*** Data under study Section Begins ***

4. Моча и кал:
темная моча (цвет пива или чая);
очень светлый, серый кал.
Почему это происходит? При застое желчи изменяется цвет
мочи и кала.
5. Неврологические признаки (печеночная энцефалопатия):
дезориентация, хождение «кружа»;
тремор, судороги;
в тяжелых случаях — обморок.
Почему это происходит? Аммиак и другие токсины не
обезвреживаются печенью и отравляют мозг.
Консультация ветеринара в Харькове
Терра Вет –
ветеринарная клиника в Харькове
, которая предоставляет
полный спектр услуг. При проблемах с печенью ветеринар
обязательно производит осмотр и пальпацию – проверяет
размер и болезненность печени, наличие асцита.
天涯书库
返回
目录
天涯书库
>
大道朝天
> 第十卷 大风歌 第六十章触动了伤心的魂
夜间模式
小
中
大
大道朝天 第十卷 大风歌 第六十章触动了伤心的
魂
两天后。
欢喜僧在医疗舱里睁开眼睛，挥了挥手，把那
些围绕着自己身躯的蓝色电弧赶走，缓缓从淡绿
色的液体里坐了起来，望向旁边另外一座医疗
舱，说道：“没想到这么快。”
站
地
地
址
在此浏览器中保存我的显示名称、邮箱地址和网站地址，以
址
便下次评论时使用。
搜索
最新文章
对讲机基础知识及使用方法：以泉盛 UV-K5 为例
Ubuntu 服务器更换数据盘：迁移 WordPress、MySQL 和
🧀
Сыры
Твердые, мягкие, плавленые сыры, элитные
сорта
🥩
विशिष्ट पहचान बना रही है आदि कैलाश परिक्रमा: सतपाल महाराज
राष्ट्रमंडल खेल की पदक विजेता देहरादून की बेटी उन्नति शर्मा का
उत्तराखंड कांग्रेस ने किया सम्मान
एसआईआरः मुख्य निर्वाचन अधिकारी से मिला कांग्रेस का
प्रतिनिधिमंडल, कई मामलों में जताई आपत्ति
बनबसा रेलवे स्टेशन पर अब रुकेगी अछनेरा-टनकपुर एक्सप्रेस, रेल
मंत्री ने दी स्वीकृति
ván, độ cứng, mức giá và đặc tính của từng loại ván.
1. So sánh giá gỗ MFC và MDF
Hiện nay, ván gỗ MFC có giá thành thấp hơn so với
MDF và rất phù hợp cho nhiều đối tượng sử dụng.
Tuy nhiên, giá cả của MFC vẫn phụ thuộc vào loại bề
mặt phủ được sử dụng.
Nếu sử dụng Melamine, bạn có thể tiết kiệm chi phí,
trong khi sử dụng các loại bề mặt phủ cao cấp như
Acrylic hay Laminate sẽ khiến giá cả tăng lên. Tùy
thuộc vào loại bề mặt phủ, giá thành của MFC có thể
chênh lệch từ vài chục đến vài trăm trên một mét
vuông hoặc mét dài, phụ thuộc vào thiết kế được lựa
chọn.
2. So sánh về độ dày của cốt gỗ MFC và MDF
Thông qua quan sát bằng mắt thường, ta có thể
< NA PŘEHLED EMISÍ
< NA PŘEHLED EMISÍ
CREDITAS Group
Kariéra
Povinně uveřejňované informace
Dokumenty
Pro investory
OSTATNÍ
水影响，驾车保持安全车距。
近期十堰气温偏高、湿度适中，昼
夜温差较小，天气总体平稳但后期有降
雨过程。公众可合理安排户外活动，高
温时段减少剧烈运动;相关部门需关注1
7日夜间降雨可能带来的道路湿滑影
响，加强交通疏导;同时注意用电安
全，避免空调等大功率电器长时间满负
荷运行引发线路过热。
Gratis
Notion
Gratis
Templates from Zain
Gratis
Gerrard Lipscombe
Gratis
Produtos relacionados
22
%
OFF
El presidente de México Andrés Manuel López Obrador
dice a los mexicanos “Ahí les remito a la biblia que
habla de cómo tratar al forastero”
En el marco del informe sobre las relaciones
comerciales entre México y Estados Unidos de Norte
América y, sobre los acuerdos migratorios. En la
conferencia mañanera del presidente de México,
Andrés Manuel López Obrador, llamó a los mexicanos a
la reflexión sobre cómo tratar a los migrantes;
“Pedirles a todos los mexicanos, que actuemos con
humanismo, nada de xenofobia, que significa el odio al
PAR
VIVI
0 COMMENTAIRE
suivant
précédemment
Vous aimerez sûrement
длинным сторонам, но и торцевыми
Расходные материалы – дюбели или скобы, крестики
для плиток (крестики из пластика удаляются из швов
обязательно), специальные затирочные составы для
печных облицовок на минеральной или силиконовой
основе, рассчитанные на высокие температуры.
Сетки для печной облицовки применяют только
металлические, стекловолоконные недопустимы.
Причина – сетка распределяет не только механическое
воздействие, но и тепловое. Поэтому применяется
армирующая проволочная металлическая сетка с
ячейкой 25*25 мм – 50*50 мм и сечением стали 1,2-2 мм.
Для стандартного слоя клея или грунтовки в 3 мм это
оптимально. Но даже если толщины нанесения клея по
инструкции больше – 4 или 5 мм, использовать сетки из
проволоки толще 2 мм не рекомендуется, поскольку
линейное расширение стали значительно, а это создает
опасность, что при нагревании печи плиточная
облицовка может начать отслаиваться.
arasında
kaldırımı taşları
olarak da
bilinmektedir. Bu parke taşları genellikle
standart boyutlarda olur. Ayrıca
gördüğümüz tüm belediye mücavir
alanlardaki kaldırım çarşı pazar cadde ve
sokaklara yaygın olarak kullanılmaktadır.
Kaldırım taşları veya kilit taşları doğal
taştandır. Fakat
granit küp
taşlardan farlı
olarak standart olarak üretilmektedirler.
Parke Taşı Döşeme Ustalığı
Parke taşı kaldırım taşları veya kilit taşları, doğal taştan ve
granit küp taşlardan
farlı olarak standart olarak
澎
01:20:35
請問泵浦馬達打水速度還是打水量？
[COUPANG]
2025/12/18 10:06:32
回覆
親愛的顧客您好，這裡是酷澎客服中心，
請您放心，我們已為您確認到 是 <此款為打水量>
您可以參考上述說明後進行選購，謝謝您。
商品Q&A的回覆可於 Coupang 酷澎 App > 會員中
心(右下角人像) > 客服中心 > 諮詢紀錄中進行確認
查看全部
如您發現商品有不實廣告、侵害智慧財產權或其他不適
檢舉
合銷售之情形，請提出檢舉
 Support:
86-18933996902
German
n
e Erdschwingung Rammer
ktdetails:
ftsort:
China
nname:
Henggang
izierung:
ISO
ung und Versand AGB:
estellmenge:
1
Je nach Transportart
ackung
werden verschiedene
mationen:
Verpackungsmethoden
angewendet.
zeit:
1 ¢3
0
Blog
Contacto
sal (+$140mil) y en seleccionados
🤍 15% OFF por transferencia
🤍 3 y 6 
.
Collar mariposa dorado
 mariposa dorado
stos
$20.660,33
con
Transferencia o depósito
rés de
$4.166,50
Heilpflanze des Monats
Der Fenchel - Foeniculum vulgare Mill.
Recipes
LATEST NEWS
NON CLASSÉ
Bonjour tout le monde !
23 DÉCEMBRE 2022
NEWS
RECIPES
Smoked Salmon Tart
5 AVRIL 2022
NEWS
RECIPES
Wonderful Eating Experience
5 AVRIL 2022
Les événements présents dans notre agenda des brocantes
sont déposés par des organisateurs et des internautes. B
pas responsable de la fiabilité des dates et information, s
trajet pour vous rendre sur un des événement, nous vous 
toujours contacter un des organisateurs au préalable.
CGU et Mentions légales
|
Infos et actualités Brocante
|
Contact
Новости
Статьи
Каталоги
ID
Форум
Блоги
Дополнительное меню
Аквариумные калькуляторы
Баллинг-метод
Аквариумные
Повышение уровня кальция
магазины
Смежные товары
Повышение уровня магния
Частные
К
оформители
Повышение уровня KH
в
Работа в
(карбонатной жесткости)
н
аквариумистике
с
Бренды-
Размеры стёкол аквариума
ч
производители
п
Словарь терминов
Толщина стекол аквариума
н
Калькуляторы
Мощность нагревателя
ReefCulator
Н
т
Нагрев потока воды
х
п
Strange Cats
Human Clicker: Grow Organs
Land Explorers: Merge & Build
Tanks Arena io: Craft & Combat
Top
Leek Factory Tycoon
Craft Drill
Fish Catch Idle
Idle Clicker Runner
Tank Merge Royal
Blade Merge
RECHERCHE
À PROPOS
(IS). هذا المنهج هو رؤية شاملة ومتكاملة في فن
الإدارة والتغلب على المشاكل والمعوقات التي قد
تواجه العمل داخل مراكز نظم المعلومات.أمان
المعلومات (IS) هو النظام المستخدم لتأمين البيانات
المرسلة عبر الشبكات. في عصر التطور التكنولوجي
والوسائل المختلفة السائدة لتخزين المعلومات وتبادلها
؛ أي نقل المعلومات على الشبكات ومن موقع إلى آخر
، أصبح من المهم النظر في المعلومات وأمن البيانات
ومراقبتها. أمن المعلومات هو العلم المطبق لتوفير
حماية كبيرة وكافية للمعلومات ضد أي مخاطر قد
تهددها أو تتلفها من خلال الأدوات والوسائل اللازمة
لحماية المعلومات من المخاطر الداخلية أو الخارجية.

*** Data under study Section Ends ***

◆ **Task to carry out**: The word "taşlardan" appears in some lines above. Return every one of those lines.

◆ **Problem solution**:
taşlardan farlı
granit küp taşlardan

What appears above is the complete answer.